A claim on the concurrency of area bisectors of planar convex regions

Question

We add a little bit to On 'fair bisectors' of planar convex regions and Bisectors and partitioning lines for convex regions defined with respect to the moment of inertia

Definitions: Given a planar convex region C (could be smooth or polygonal), an area bisector of C is any line that partitions C into 2 pieces of equal area. A perimeter bisector is a line that partitions C into 2 pieces of equal perimeter. Obviously, thru every point on the boundary of C we can draw an area bisector and a perimeter bisector.

Question: Are the following claims easy to prove/counter?

• A planar convex region is centrally symmetric if and only if its area bisectors are all concurrent.
• A planar convex region is centrally symmetric if and only if its perimeter bisectors are all concurrent.

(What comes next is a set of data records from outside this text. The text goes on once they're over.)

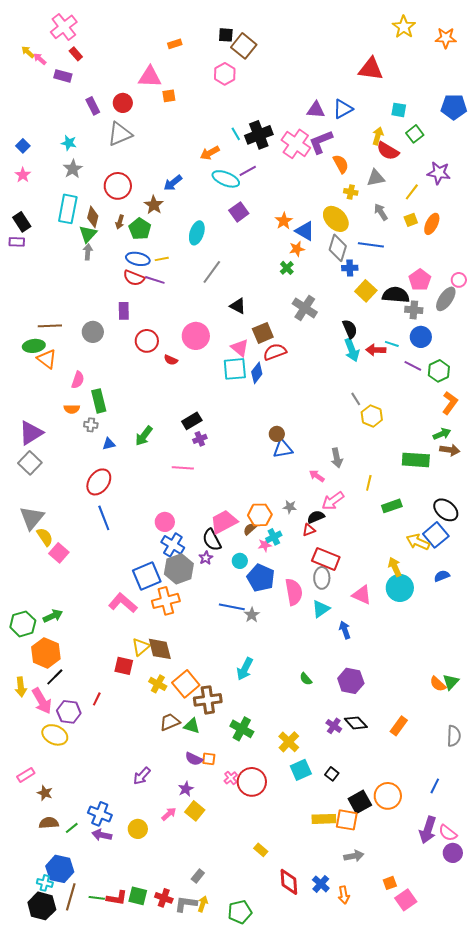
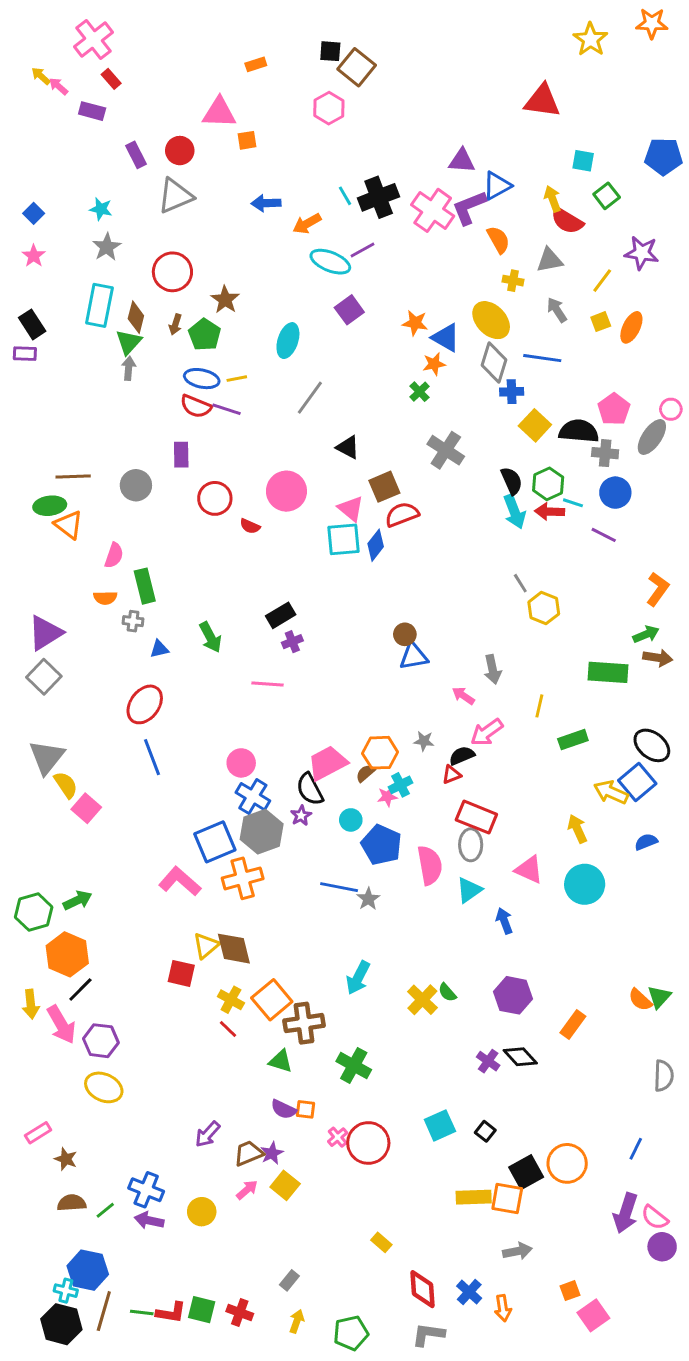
orange star: (446, 38) -> (652, 23), moved
blue triangle: (343, 109) -> (497, 186), moved
yellow arrow: (378, 136) -> (552, 199), turned -36
blue arrow: (173, 183) -> (266, 203), moved, turned 36
orange star: (284, 221) -> (415, 323), turned -30
green hexagon: (439, 371) -> (548, 484), moved
green arrow: (144, 436) -> (210, 637), turned -65
cyan circle: (400, 588) -> (585, 884), moved
red line: (97, 699) -> (228, 1029), moved, turned -72
brown trapezoid: (170, 722) -> (248, 1153), moved
orange rectangle: (399, 726) -> (573, 1025), moved
yellow ellipse: (55, 735) -> (104, 1087), moved
yellow cross: (289, 742) -> (422, 1000), moved
gray L-shape: (186, 904) -> (428, 1334), moved

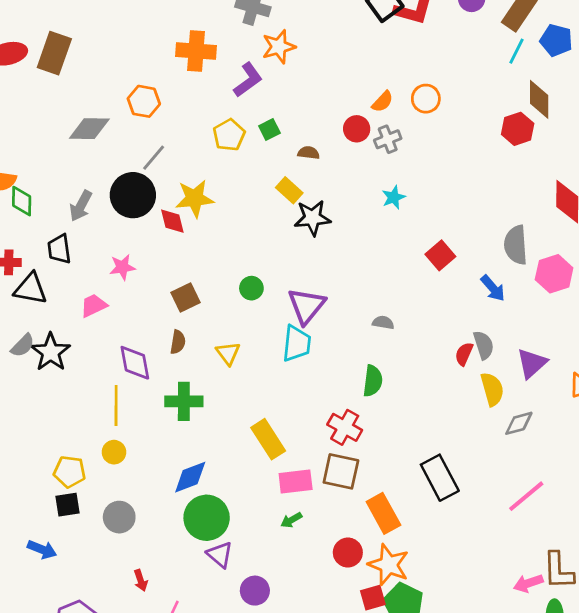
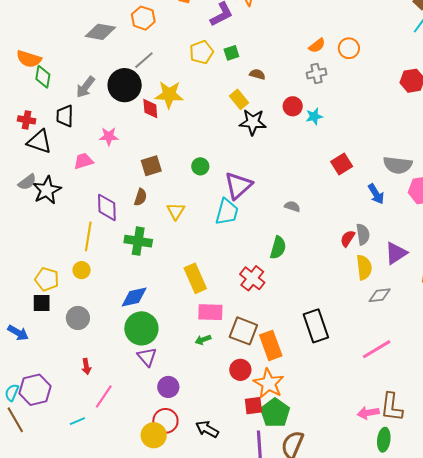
red circle: (357, 129) -> (293, 106), moved
gray semicircle: (516, 245) -> (398, 165), turned -88
brown square: (341, 471) -> (243, 331), moved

Note: Higher dimensional analogs of these claims are easy to state.

Answer 1

• A planar convex region is centrally symmetric if and only if its area bisectors are all concurrent.

Yes. Let all area bisectors of our region $K$ pass through a point $O$. Note that any line $\ell$ through $O$ is an area bisector of $K$: otherwise there exists a parallel area bisector (by continuity), and it does not pass through $O$. Assume that $K$ is not $O$-symmetric. It yields that some chord $AB$ through $O$ is not bisected by $O$. Move it slightly to get a chord $A_1B_1$ ($A_1$ close to $A$). The curvilinear triangles $AOA_1$ and $BOB_1$ have unequal area, thus at least one of chords $AB$, $A_1B_1$ is not an area bisector.

Answer 2

At least if we also assume that the region is $C^1$, then the second claim is also true.

Parametrise the region's boundary with polar coordinates $r=r(\theta)$ where the origin is the intersection of all its perimeter bisectors. Note that the length of the perimeter curve for $a\leq \theta\leq b$ is $\int_a^b \sqrt{r(\theta)^2+r'(\theta)^2}d\theta$, therefore the claim that every line through the origin is a perimeter bisector translates to $$ r(\theta)^2+r'(\theta)^2 = r(\theta+\pi)^2 + r'(\theta+\pi)^2 $$ The result is a conclusion of the following claim:

Claim. Let $f, g$ be nonnegative $C^1$ functions, periodic with a common period. If we have $f'^2+f^2 = g'^2+g^2$ identically, then $f=g$.

Note that nonnegativity is necessary, otherwise the functions $f=1, g=\cos\theta$ are counterexamples. The requirement of $C^1$ is also necessary - $f,g$ being merely continuous, and $C^1$ outside a finite set is not enough by the counterexample $f=1, g=\max(\cos(\theta), \cos(\theta+\frac23\pi), \cos(\theta+\frac43\pi))$ (however this counterexample gives rise to a nonconvex region, I am not sure if there is a convex counterexample).

To prove the claim, assume to the contrary that there is some $x_0$ for which $f(x_0)\neq g(x_0)$. Without loss of generality we may assume that $f(x_0) < g(x_0)$. Note that $f'(x_0)^2 - g'(x_0)^2 = g(x_0)^2 - f(x_0)^2 > 0$. In particular, $f'(x_0)\neq 0$, and if we assume wlog that $f'(x_0)>0$, then we get that $\left|g'(x_0)\right|<f'(x_0)$ and therefore $g-f$ is positive decreasing near $x_0$.

Let $I$ be the largest open interval containing $x_0$ such that $f<g$ and $f'>0$ on $I$. Then, as above, we get that $g-f$ is positive decreasing in $I$. Let $x_1=\inf I < x_0$ (note that $I$ is bounded because $f$ is periodic). Then on one hand (from $g-f$ being decreasing) we get that $g(x_1) - f(x_1) > g(x_0) - f(x_0) > 0$, and on the other hand (from definition of $I$) $x_1$ being an endpoint of $I$ means that either $f(x_1)=g(x_1)$ or $f'(x_1)=0$, and note that $f'(x_1)=0$ also implies $f(x_1)=g(x_1)$: $$ f(x_1)^2=f'(x_1)^2+f(x_1)^2 = g'(x_1)^2+g(x_1)^2 \geq g(x_1)^2 \geq f(x_1)^2 $$ and we get a contradiction.